Crystal-clear Lake Tahoe is threatened by runoff
By Ben ArnoldyThe Christian Science Monitor
SOUTH LAKE TAHOE, Calif. — With the Angora wildfire contained, officials are now racing to stave off damage to the famous, cobalt-blue Lake Tahoe.
In just over a week, the fire burned 3,100 acres, forced the evacuation of 3,500, and cost $11.3 million to fight. Property losses from more than 325 homes and structures could tack an additional $150 million onto the tab.
Long after the embers fade, the fire is expected to affect the clarity and health of North America's largest alpine lake. Its stewards are scrambling to prevent runoff from the burn area, an effort that could be complicated by community frustration with past anti-erosion regulations.
"Lake Tahoe is revered for its cobalt blue, clear water," says Charles Goldman, a lake researcher at the University of California, Davis. "It's one of the clearest large lakes in the world, even with the transparency loss in recent years."
The lake has lost a third of its transparency since Goldman began monitoring it in 1959. Visitors can still see 22 meters (about 72 feet) down, but that figure shrinks by about one foot each year. Auto exhaust, smoke, road dust and runoff from nearby development are to blame.

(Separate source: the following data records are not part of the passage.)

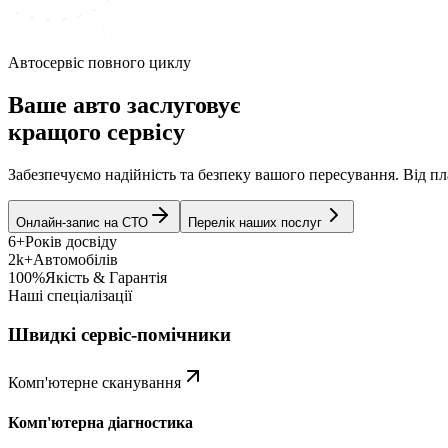
Автосервіс повного циклу
Ваше авто заслуговує
кращого сервісу
Забезпечуємо надійність та безпеку вашого пересування. Від 
Онлайн-запис на СТО
Перелік наших послуг
6+
Років досвіду
2k+
Автомобілів
100%
Якість & Гарантія
Наші спеціалізації
Швидкі сервіс-помічники
Комп'ютерне сканування
Комп'ютерна діагностика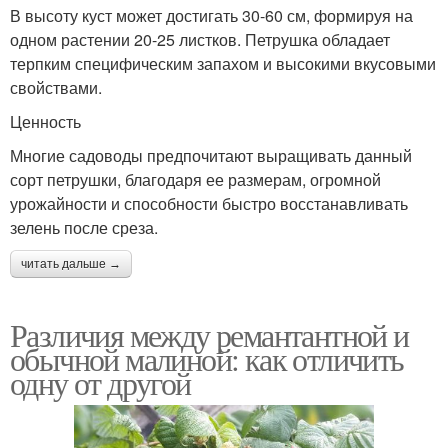
В высоту куст может достигать 30-60 см, формируя на
одном растении 20-25 листков. Петрушка обладает
терпким специфическим запахом и высокими вкусовыми
свойствами.
Ценность
Многие садоводы предпочитают выращивать данный
сорт петрушки, благодаря ее размерам, огромной
урожайности и способности быстро восстанавливать
зелень после среза.
читать дальше →
Различия между ремантантной и
обычной малиной: как отличить
одну от другой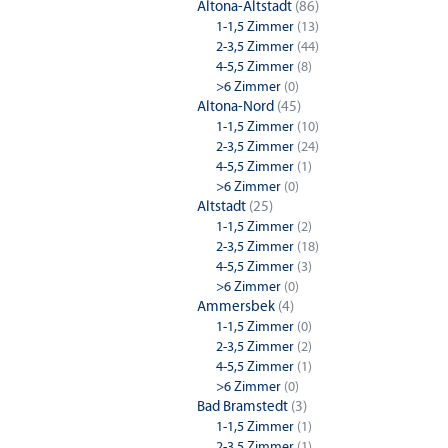
Altona-Altstadt
(86)
1-1,5 Zimmer
(13)
2-3,5 Zimmer
(44)
4-5,5 Zimmer
(8)
>6 Zimmer
(0)
Altona-Nord
(45)
1-1,5 Zimmer
(10)
2-3,5 Zimmer
(24)
4-5,5 Zimmer
(1)
>6 Zimmer
(0)
Altstadt
(25)
1-1,5 Zimmer
(2)
2-3,5 Zimmer
(18)
4-5,5 Zimmer
(3)
>6 Zimmer
(0)
Ammersbek
(4)
1-1,5 Zimmer
(0)
2-3,5 Zimmer
(2)
4-5,5 Zimmer
(1)
>6 Zimmer
(0)
Bad Bramstedt
(3)
1-1,5 Zimmer
(1)
2-3,5 Zimmer
(1)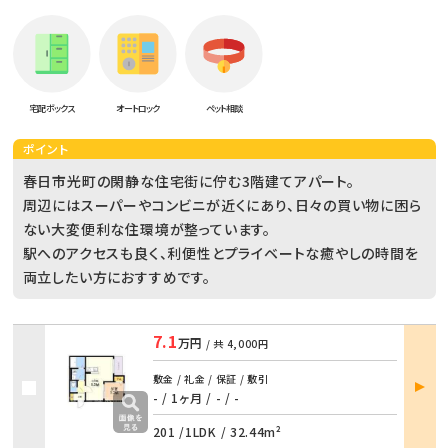
宅配ボックス
オートロック
ペット相談
ポイント
春日市光町の閑静な住宅街に佇む3階建てアパート。
周辺にはスーパーやコンビニが近くにあり、日々の買い物に困ら
ない大変便利な住環境が整っています。
駅へのアクセスも良く、利便性とプライベートな癒やしの時間を
両立したい方におすすめです。
7.1
万円
/ 共
4,000円
部屋
敷金 / 礼金 / 保証 / 敷引
詳細
- / 1ヶ月
/
- / -
201 /
1LDK
/
32.44m²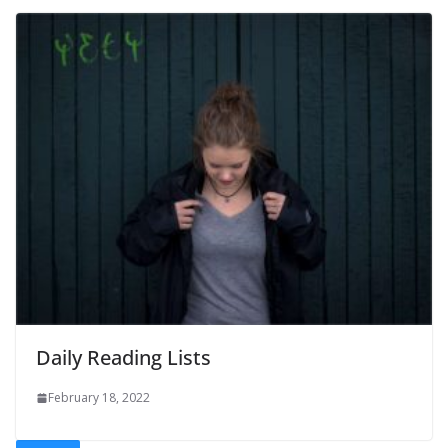
Daily Reading Lists
February 18, 2022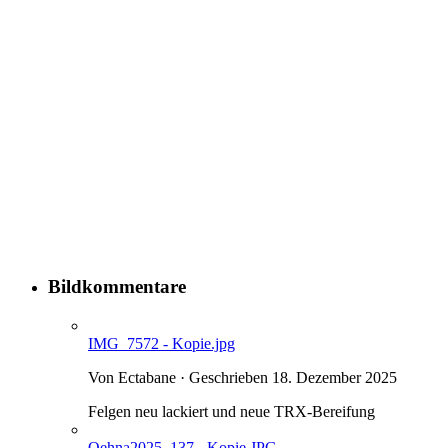
Bildkommentare
IMG_7572 - Kopie.jpg
Von Ectabane · Geschrieben
18. Dezember 2025
Felgen neu lackiert und neue TRX-Bereifung
Oehna2025_137 - Kopie.JPG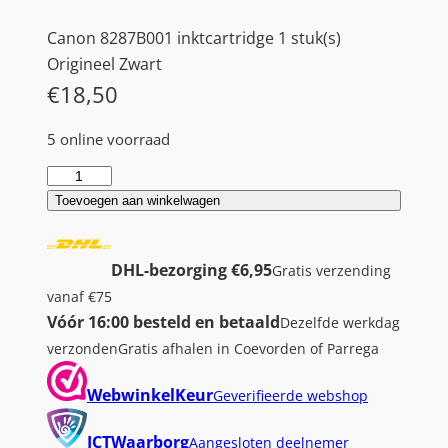
Canon 8287B001 inktcartridge 1 stuk(s)
Origineel Zwart
€
18,50
5 online voorraad
C
a
Toevoegen aan winkelwagen
n
o
DHL-bezorging €6,95
Gratis verzending
n
vanaf €75
P
Vóór 16:00 besteld en betaald
Dezelfde werkdag
G
verzonden
Gratis afhalen in Coevorden of Parrega
-
5
WebwinkelKeur
Geverifieerde webshop
4
5
ICTWaarborg
Aangesloten deelnemer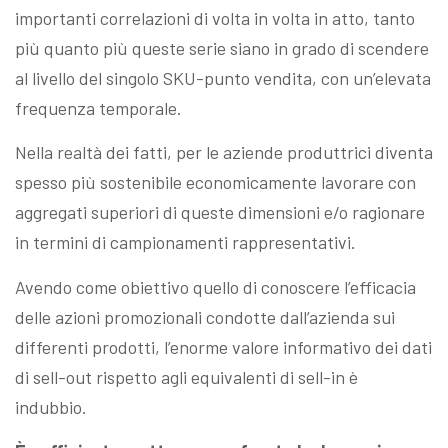
importanti correlazioni di volta in volta in atto, tanto
più quanto più queste serie siano in grado di scendere
al livello del singolo SKU-punto vendita, con un’elevata
frequenza temporale.
Nella realtà dei fatti, per le aziende produttrici diventa
spesso più sostenibile economicamente lavorare con
aggregati superiori di queste dimensioni e/o ragionare
in termini di campionamenti rappresentativi.
Avendo come obiettivo quello di conoscere l’efficacia
delle azioni promozionali condotte dall’azienda sui
differenti prodotti, l’enorme valore informativo dei dati
di sell-out rispetto agli equivalenti di sell-in è
indubbio.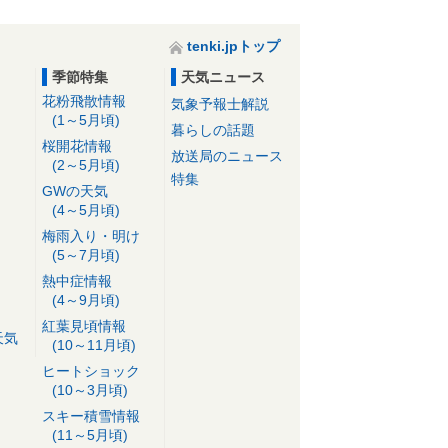
tenki.jpトップ
季節特集
天気ニュース
花粉飛散情報
気象予報士解説
(1～5月頃)
暮らしの話題
桜開花情報
放送局のニュース
(2～5月頃)
特集
GWの天気
(4～5月頃)
梅雨入り・明け
(5～7月頃)
熱中症情報
(4～9月頃)
紅葉見頃情報
天気
(10～11月頃)
ヒートショック
(10～3月頃)
スキー積雪情報
(11～5月頃)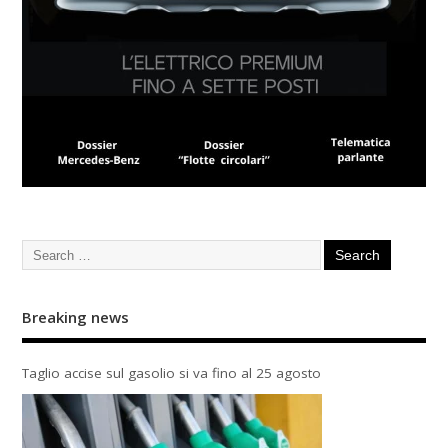
Breaking news
Taglio accise sul gasolio si va fino al 25 agosto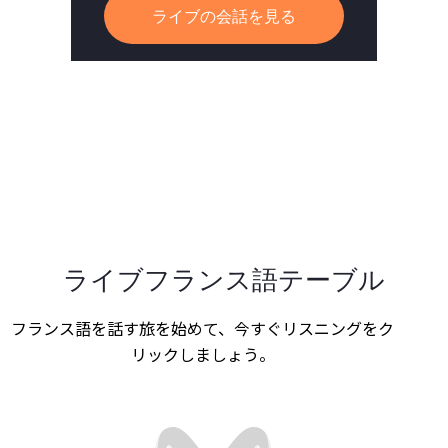
ライブの会話を見る
ライブフランス語テーブル
フランス語を話す旅を始めて、今すぐリスニングをク
リックしましょう。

That runoff may be accelerated by the fire's destruction of the vegetation that holds soil in place, bringing fine particles into the lake.
These effects aren't merely aesthetic. In the long run, the deep-water oxygen needed for the lake's trout could diminish, Goldman says.

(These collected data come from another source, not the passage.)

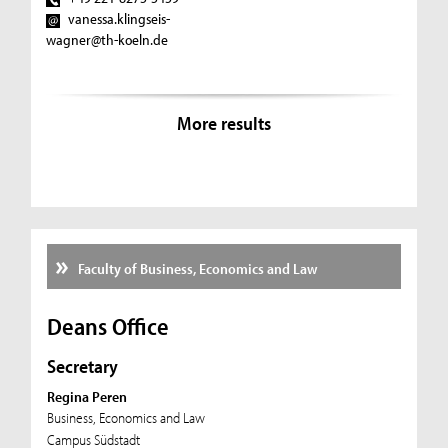
vanessa.klingseis-
wagner@th-koeln.de
More results
Faculty of Business, Economics and Law
Deans Office
Secretary
Regina Peren
Business, Economics and Law
Campus Südstadt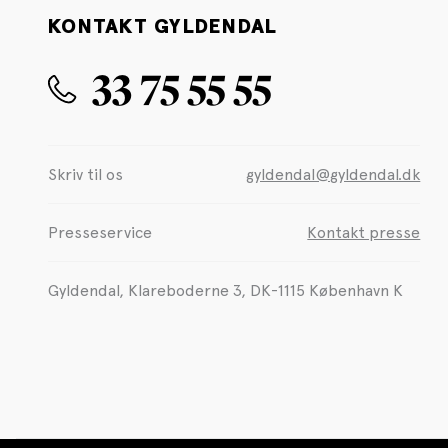
KONTAKT GYLDENDAL
33 75 55 55
Skriv til os
gyldendal@gyldendal.dk
Presseservice
Kontakt presse
Gyldendal, Klareboderne 3, DK-1115 København K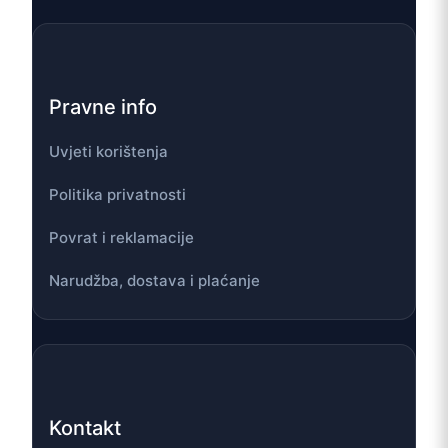
Pravne info
Uvjeti korištenja
Politika privatnosti
Povrat i reklamacije
Narudžba, dostava i plaćanje
Kontakt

"It's kind of like the canary in the coal mine: We've used water clarity as a symbol of whether the whole lake ecosystem is getting better," says Michael Donahoe, conservation co-chairman with the Tahoe Area Sierra Club.
A greater threat, however, is erosion. The burn area covers 10 percent of the Upper Truckee River watershed, and 25 percent of all water and pollutants entering the lake come from that river, says John Reuter with the Tahoe Environmental Research Center at UC Davis.

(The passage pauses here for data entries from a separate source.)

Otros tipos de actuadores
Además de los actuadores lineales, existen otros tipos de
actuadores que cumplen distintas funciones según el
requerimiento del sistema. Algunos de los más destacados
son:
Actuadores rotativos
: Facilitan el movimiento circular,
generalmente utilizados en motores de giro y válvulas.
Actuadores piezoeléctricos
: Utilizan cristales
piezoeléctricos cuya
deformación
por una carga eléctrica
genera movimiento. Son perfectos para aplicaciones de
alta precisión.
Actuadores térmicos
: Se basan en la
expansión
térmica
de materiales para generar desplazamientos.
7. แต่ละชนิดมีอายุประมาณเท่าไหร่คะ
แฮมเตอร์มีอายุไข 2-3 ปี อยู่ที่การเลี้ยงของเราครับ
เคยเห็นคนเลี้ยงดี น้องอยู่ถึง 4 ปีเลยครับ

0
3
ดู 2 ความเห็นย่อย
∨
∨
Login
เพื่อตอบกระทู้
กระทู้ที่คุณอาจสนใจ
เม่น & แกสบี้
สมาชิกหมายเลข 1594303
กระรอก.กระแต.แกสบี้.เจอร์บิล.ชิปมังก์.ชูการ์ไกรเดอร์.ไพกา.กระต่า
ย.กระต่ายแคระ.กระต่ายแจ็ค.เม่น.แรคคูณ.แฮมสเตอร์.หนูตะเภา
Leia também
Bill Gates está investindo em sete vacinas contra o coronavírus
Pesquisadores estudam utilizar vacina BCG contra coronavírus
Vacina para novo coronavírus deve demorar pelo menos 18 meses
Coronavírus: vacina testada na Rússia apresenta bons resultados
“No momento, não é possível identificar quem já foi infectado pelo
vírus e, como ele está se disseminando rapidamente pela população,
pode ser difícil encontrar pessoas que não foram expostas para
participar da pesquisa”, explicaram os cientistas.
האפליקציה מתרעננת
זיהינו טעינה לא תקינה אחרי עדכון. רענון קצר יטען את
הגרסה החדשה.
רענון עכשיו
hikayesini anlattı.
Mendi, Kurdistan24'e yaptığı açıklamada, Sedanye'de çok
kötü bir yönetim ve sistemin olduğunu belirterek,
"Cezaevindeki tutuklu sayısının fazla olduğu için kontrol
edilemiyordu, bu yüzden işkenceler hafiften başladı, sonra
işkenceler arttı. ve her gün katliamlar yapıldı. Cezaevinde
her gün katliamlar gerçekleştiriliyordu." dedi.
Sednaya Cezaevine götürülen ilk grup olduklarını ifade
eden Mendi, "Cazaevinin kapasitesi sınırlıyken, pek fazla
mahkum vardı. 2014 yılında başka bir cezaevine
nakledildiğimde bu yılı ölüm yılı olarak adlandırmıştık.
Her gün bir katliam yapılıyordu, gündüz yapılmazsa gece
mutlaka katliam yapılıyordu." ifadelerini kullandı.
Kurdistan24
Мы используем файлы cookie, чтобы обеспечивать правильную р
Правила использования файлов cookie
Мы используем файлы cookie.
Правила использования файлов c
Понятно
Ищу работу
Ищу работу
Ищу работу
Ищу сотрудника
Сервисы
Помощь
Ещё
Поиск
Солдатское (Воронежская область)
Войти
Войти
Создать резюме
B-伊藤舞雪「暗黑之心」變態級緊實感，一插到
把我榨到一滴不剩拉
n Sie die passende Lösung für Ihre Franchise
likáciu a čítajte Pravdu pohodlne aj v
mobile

The Forest Service, state officials and local planners are working on erosion-mitigation strategies. Even during the firefighting effort, trenches known as water bars were dug to manage runoff. Next steps include planting trees, such as willows, to hold together steep, burned-out slopes.
"The critical time is between now and when we get the rains in the fall. We need to get the planting done," Donahoe says.
While most of the burned land is public, experts say homeowners also have a role to play by replanting properties with vegetation that isn't highly flammable and that retains moisture.
Tahoe residents are familiar with such calls: For decades the Tahoe Regional Planning Agency (TRPA) has strictly managed building and landscaping on properties around the lake with an eye to conserving lake water quality.
The fire stirred up local bitterness, with some residents who think the planning agency exacerbated the fire with an anti-erosion measure that involved keeping a layer of pine needles or wood chips on properties.
Many factors contributed to the fire, including drought, high winds, sluggish efforts to remove brush and human carelessness. Investigators are searching for those responsible for the illegal campfire that started the blaze.
"I think the level of pine needles had very little impact on the course of how this fire burned," Reuter says. "... The best we can do is try to educate people" despite the mistrust.
Elsewhere on Wednesday, an evacuation order was lifted for a string of small northeastern Utah communities as more than 700 firefighters worked to tame a wildfire that has burned nearly 66 square miles.
The fire is burning on public and private land, including parts of the Ashley National Forest, 100 miles east of Salt Lake City. It was about 50 percent contained.